Leonor Barata traz consigo um «percurso sólido» nas áreas da criação artística, da pedagogia e da gestão cultural. Nascida em 1975, é licenciada em Filosofia pela Universidade de Coimbra e completou uma pós-graduação em Estudos Artísticos na mesma instituição. Realizou a sua formação em dança no Fórum Dança, em Lisboa, entre 1996 e 1999. Entre 2021 e 2025 desempenhou funções como vereadora da Cultura da Câmara Municipal de Viseu, onde foi responsável pela implementação de diversos programas municipais de apoio à criação artística e pela dinamização de eventos culturais como o Dizer Poesia e o Festival Mosaico.
No passado dia 13, a agora diretora e programadora do Teatro Aveirense apresentou a sua renúncia ao mandato como vereadora em Viseu, eleita pelo PSD. Em comunicado, explicou que «a decisão surge na sequência de um parecer jurídico dos serviços da autarquia viseense que aponta para um "impedimento legal absoluto" entre o cargo de vereadora e a candidatura ao programa municipal de apoio "Eixo Cultura"», acrescentando que, «como artista e programadora, residente em Viseu, com uma reconhecida carreira de 30 anos de atividade e estando o setor profissional em que me integro em permanente e estreita colaboração com as autarquias, não posso ter sobre a minha atividade este impedimento pois isso significaria um enorme prejuízo pessoal e profissional».

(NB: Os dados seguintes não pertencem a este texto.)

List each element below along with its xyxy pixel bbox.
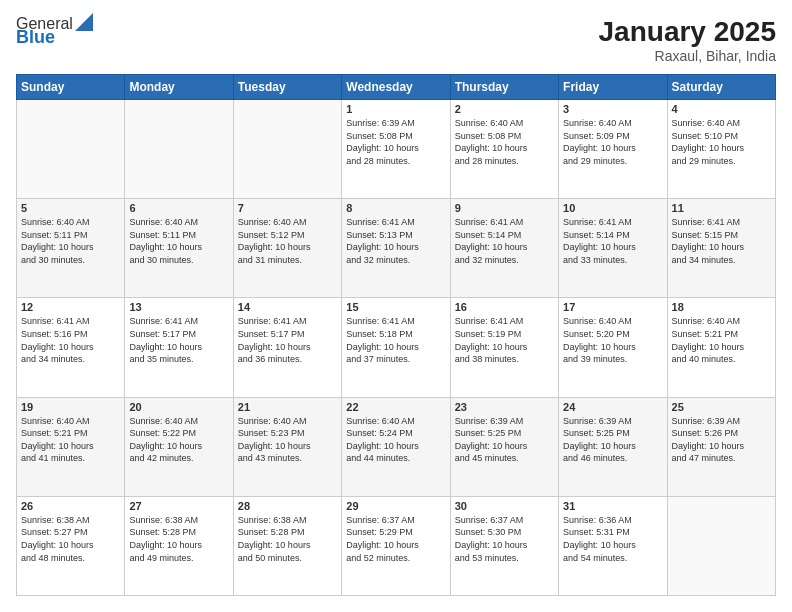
logo: General Blue [16,16,93,46]
day-number: 23 [455,401,554,413]
calendar-subtitle: Raxaul, Bihar, India [599,48,776,64]
day-info: Sunrise: 6:37 AM Sunset: 5:30 PM Dayligh… [455,514,554,564]
calendar-cell: 6Sunrise: 6:40 AM Sunset: 5:11 PM Daylig… [125,199,233,298]
calendar-week-1: 1Sunrise: 6:39 AM Sunset: 5:08 PM Daylig… [17,100,776,199]
day-info: Sunrise: 6:40 AM Sunset: 5:10 PM Dayligh… [672,117,771,167]
day-info: Sunrise: 6:39 AM Sunset: 5:08 PM Dayligh… [346,117,445,167]
calendar-cell: 4Sunrise: 6:40 AM Sunset: 5:10 PM Daylig… [667,100,775,199]
day-info: Sunrise: 6:41 AM Sunset: 5:16 PM Dayligh… [21,315,120,365]
day-number: 15 [346,301,445,313]
day-number: 1 [346,103,445,115]
day-number: 2 [455,103,554,115]
calendar-cell: 8Sunrise: 6:41 AM Sunset: 5:13 PM Daylig… [342,199,450,298]
calendar-cell: 31Sunrise: 6:36 AM Sunset: 5:31 PM Dayli… [559,496,667,595]
day-number: 11 [672,202,771,214]
calendar-cell: 10Sunrise: 6:41 AM Sunset: 5:14 PM Dayli… [559,199,667,298]
logo-blue-text: Blue [16,28,93,46]
title-block: January 2025 Raxaul, Bihar, India [599,16,776,64]
day-number: 3 [563,103,662,115]
calendar-cell: 16Sunrise: 6:41 AM Sunset: 5:19 PM Dayli… [450,298,558,397]
calendar-cell: 29Sunrise: 6:37 AM Sunset: 5:29 PM Dayli… [342,496,450,595]
day-info: Sunrise: 6:40 AM Sunset: 5:21 PM Dayligh… [21,415,120,465]
calendar-cell: 19Sunrise: 6:40 AM Sunset: 5:21 PM Dayli… [17,397,125,496]
day-info: Sunrise: 6:40 AM Sunset: 5:12 PM Dayligh… [238,216,337,266]
calendar-cell: 18Sunrise: 6:40 AM Sunset: 5:21 PM Dayli… [667,298,775,397]
calendar-cell: 13Sunrise: 6:41 AM Sunset: 5:17 PM Dayli… [125,298,233,397]
day-number: 25 [672,401,771,413]
day-info: Sunrise: 6:41 AM Sunset: 5:17 PM Dayligh… [129,315,228,365]
day-number: 10 [563,202,662,214]
day-info: Sunrise: 6:39 AM Sunset: 5:26 PM Dayligh… [672,415,771,465]
day-info: Sunrise: 6:39 AM Sunset: 5:25 PM Dayligh… [455,415,554,465]
calendar-cell: 5Sunrise: 6:40 AM Sunset: 5:11 PM Daylig… [17,199,125,298]
day-info: Sunrise: 6:40 AM Sunset: 5:21 PM Dayligh… [672,315,771,365]
day-number: 14 [238,301,337,313]
calendar-cell: 3Sunrise: 6:40 AM Sunset: 5:09 PM Daylig… [559,100,667,199]
day-header-friday: Friday [559,75,667,100]
day-number: 7 [238,202,337,214]
calendar-cell: 17Sunrise: 6:40 AM Sunset: 5:20 PM Dayli… [559,298,667,397]
calendar-cell: 26Sunrise: 6:38 AM Sunset: 5:27 PM Dayli… [17,496,125,595]
calendar-week-3: 12Sunrise: 6:41 AM Sunset: 5:16 PM Dayli… [17,298,776,397]
day-info: Sunrise: 6:37 AM Sunset: 5:29 PM Dayligh… [346,514,445,564]
calendar-week-5: 26Sunrise: 6:38 AM Sunset: 5:27 PM Dayli… [17,496,776,595]
calendar-cell: 24Sunrise: 6:39 AM Sunset: 5:25 PM Dayli… [559,397,667,496]
calendar-cell: 27Sunrise: 6:38 AM Sunset: 5:28 PM Dayli… [125,496,233,595]
calendar-cell: 20Sunrise: 6:40 AM Sunset: 5:22 PM Dayli… [125,397,233,496]
day-info: Sunrise: 6:38 AM Sunset: 5:28 PM Dayligh… [238,514,337,564]
day-info: Sunrise: 6:40 AM Sunset: 5:11 PM Dayligh… [129,216,228,266]
day-number: 29 [346,500,445,512]
day-number: 8 [346,202,445,214]
calendar-cell [125,100,233,199]
calendar-week-4: 19Sunrise: 6:40 AM Sunset: 5:21 PM Dayli… [17,397,776,496]
day-number: 19 [21,401,120,413]
calendar-cell: 28Sunrise: 6:38 AM Sunset: 5:28 PM Dayli… [233,496,341,595]
calendar-cell: 11Sunrise: 6:41 AM Sunset: 5:15 PM Dayli… [667,199,775,298]
calendar-cell: 23Sunrise: 6:39 AM Sunset: 5:25 PM Dayli… [450,397,558,496]
day-info: Sunrise: 6:40 AM Sunset: 5:22 PM Dayligh… [129,415,228,465]
day-header-tuesday: Tuesday [233,75,341,100]
calendar-cell: 30Sunrise: 6:37 AM Sunset: 5:30 PM Dayli… [450,496,558,595]
day-info: Sunrise: 6:41 AM Sunset: 5:14 PM Dayligh… [563,216,662,266]
calendar-cell: 14Sunrise: 6:41 AM Sunset: 5:17 PM Dayli… [233,298,341,397]
day-number: 31 [563,500,662,512]
day-info: Sunrise: 6:40 AM Sunset: 5:23 PM Dayligh… [238,415,337,465]
calendar-cell: 22Sunrise: 6:40 AM Sunset: 5:24 PM Dayli… [342,397,450,496]
calendar-cell [233,100,341,199]
day-number: 20 [129,401,228,413]
day-info: Sunrise: 6:41 AM Sunset: 5:15 PM Dayligh… [672,216,771,266]
day-number: 4 [672,103,771,115]
day-info: Sunrise: 6:41 AM Sunset: 5:19 PM Dayligh… [455,315,554,365]
day-info: Sunrise: 6:40 AM Sunset: 5:08 PM Dayligh… [455,117,554,167]
calendar-cell: 9Sunrise: 6:41 AM Sunset: 5:14 PM Daylig… [450,199,558,298]
calendar-cell: 1Sunrise: 6:39 AM Sunset: 5:08 PM Daylig… [342,100,450,199]
calendar-header-row: SundayMondayTuesdayWednesdayThursdayFrid… [17,75,776,100]
day-number: 9 [455,202,554,214]
day-number: 24 [563,401,662,413]
day-info: Sunrise: 6:40 AM Sunset: 5:09 PM Dayligh… [563,117,662,167]
day-number: 22 [346,401,445,413]
day-number: 16 [455,301,554,313]
calendar-week-2: 5Sunrise: 6:40 AM Sunset: 5:11 PM Daylig… [17,199,776,298]
day-info: Sunrise: 6:38 AM Sunset: 5:27 PM Dayligh… [21,514,120,564]
day-header-monday: Monday [125,75,233,100]
day-number: 21 [238,401,337,413]
header: General Blue January 2025 Raxaul, Bihar,… [16,16,776,64]
day-info: Sunrise: 6:40 AM Sunset: 5:11 PM Dayligh… [21,216,120,266]
day-number: 6 [129,202,228,214]
day-number: 26 [21,500,120,512]
day-number: 12 [21,301,120,313]
calendar-cell: 2Sunrise: 6:40 AM Sunset: 5:08 PM Daylig… [450,100,558,199]
page: General Blue January 2025 Raxaul, Bihar,… [0,0,792,612]
day-number: 27 [129,500,228,512]
day-info: Sunrise: 6:36 AM Sunset: 5:31 PM Dayligh… [563,514,662,564]
day-number: 30 [455,500,554,512]
day-header-sunday: Sunday [17,75,125,100]
day-number: 18 [672,301,771,313]
day-number: 13 [129,301,228,313]
calendar-table: SundayMondayTuesdayWednesdayThursdayFrid… [16,74,776,596]
day-number: 28 [238,500,337,512]
day-info: Sunrise: 6:40 AM Sunset: 5:20 PM Dayligh… [563,315,662,365]
day-number: 17 [563,301,662,313]
day-info: Sunrise: 6:41 AM Sunset: 5:17 PM Dayligh… [238,315,337,365]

Antes da sua experiência na gestão pública, desenvolveu uma intensa atividade artística nas áreas da interpretação, criação e pedagogia. Enquanto intérprete participou em espetáculos como "Cyrano", de Claudio Hochman (1997), "Miss Liberty", de Mónica Lapa (1999), "Duel", com o Tof Theatre (2000–2002), "Visitas Dançadas no Museu Nacional Grão Vasco", de Aurélie Gandit (2009–2011), e "Madame – conversas privadas em espaços públicos", com António Alvarenga (2020). A sua atividade tem igualmente forte expressão na pedagogia artística, tendo colaborado como formadora com várias instituições culturais, entre as quais o Centro Cultural de Belém, o Teatro Viriato, o Centro Cultural Vila Flor e a CENTA - Centro de Experimentação e Criação Artística, desenvolvendo projetos que cruzam as áreas da filosofia e da dança, promovendo o pensamento crítico e o diálogo entre diferentes linguagens artísticas.

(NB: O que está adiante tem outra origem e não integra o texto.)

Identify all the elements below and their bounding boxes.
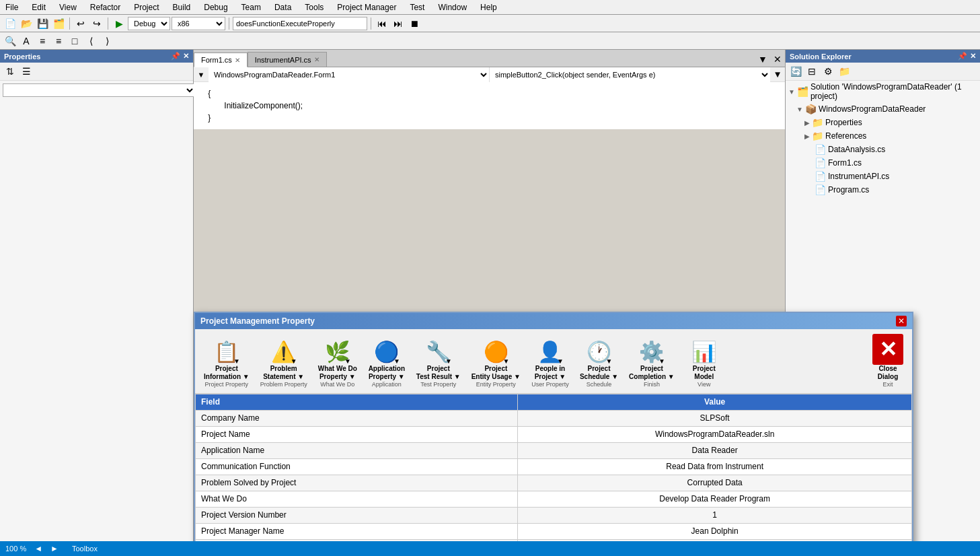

Enquanto coreógrafa, criou vários espetáculos dirigidos ao público jovem, entre os quais "A Menina do Mar" (2004), "Pretas e Vermelhas Penduradas nas Orelhas" (2007), "Fios e Labirintos" (2010), "Azul!" (2012) e "Ver a Odisseia para chegar a Ítaca" (2016), bem como outras criações como "Inquietações" (2002), "Projeto Poético" (2010) e "abril 2014" (2014). O seu percurso inclui ainda projetos de mediação cultural e visitas performativas a instituições culturais, como o Museu Nacional Grão Vasco, o Teatro Académico de Gil Vicente, o Centro Cultural de Ílhavo e a Casa-Museu Júlio Dinis.
Com a entrada de Leonor Barata no Teatro Aveirense, o município de Aveiro diz reforçar a «ambição de construir uma política cultural mais próxima das comunidades, capaz de valorizar os criadores locais, promover novas linguagens artísticas e levar a cultura a todo o território do concelho, afirmando Aveiro como um espaço de criação, participação e inovação cultural». O município aproveitou ainda a ocasião para agradecer ao anterior programador, José Pina, pelo trabalho desenvolvido à frente do Teatro Aveirense, pela sua «dedicação, visão e competência, que marcaram um período cultural relevante em Aveiro e contribuíram para o fortalecimento do Teatro Aveirense enquanto espaço de referência artística e comunitária».